WHAT YOU'LL DO
Platform Infrastructure Engineers (PIEs) specializing in MongoDB are responsible for managing, maintaining, and evolving the infrastructure required to run MongoDB at scale on Kubernetes. PIEs ensure that MongoDB operates as a reliable, performant, and developer-friendly service, enabling seamless integration with applications and supporting Braze’s massive data operations.

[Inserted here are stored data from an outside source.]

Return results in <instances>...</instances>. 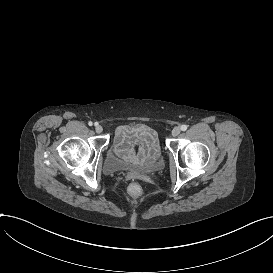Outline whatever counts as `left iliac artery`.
<instances>
[{
	"instance_id": "1",
	"label": "left iliac artery",
	"mask_w": 273,
	"mask_h": 273,
	"mask_svg": "<svg viewBox=\"0 0 273 273\" xmlns=\"http://www.w3.org/2000/svg\"><path fill=\"white\" fill-rule=\"evenodd\" d=\"M181 130H182V131H186V130H187V126H186V125H182V126H181Z\"/></svg>"
}]
</instances>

They apply sound engineering principles, operational discipline, and advanced automation to build and maintain the core infrastructure for MongoDB, ensuring it supports Braze’s 3.3 billion monthly active users and the hundreds of billions of data points processed every month. PIEs collaborate with other engineering teams to make MongoDB scalable, self-serviceable, and aligned with Braze’s broader platform goals.
Responsibilities:
Design and Manage MongoDB Infrastructure
- Build, optimize, and manage MongoDB clusters on Kubernetes, ensuring they meet scalability, availability, and performance requirements
- Develop automation frameworks for provisioning, upgrading, scaling, and maintaining MongoDB clusters
- Design architectures that support seamless MongoDB operations, including multi-region deployments, sharded clusters, and replica sets
- Create and optimize storage configurations, resource allocation, and networking to ensure the highest MongoDB performance
Ensure MongoDB Reliability & Performance
- Implement high-availability strategies for MongoDB, including automated failovers, backups, and disaster recovery
- Collaborate with database engineers, Platform Software Engineers, and product teams to define and achieve Service Level Objectives (SLOs) for MongoDB performance and reliability
- Continuously monitor MongoDB systems using tools like Prometheus, Grafana, and database-specific observability solutions to identify and address performance bottlenecks proactively
Incident Response & Resilience
- Be part of a PagerDuty rotation to respond to MongoDB-related incidents, minimizing downtime and impact on the business
- Conduct root cause analyses for MongoDB failures and implement preventive measures to improve resilience
- Develop and maintain playbooks for incident response and recovery, ensuring the team is equipped to handle any MongoDB-related challenges
Collaboration & Knowledge Sharing
- Partner with other teams to integrate MongoDB as a self-service platform, reducing the need for manual intervention.
- Share expertise through documentation, training, and mentoring to empower the broader engineering organization.
- Contribute to a culture of operational excellence by creating robust standards and best practices for running MongoDB on Kubernetes.
Innovate & Automate
- Continuously evaluate emerging tools and technologies for managing MongoDB and Kubernetes, integrating them where appropriate
- Develop and implement self-healing mechanisms to minimize operational overhead and improve MongoDB uptime
- Automate manual processes, including scaling, maintenance, upgrades, and cluster health checks, to improve efficiency and reduce human error
WHO YOU ARE
- 5+ years managing database platforms in production environments, with 2+ years specifically focused on MongoDB
- Hands-on expertise with Kubernetes, including deploying and managing stateful workloads
- Proven experience automating database operations using Infrastructure as Code (IaC) tools such as Terraform, Ansible, or Pulumi
- Deep understanding of MongoDB internals, including sharding, replica sets, and query optimization
- Proficiency in Kubernetes concepts like StatefulSets, Operators, and Persistent Volume Claims
- Strong knowledge of cloud services (AWS/GCP/Azure) and their storage integrations for MongoDB workloads
- Familiarity with monitoring and logging tools tailored to databases (e.g., Prometheus, MongoDB Atlas monitoring)
- Dedicated to building robust, scalable, and self-serviceable MongoDB systems that empower developers and reduce operational complexity
- Committed to collaboration, documentation, and knowledge-sharing across remote, global teams
- Proactive in seeking out ways to improve MongoDB performance, reliability, and automation
- Focused on delivering value quickly to internal stakeholders while maintaining operational excellence
For candidates based in the United States, the pay range for this position at the start of employment is expected to be between $154,800 and $275,400/year with an expected On Target Earnings (OTE) between $172,000 and $306,000/year (including bonus or commission). Your exact offer may vary depending on multiple individualized factors, including market location, job-related knowledge, skills, and experience. In addition to cash compensation, Braze offers full- and part- time employees a comprehensive Total Rewards package that includes equity grants of restricted stock (RSUs) so that all Braze employees own a piece of our company.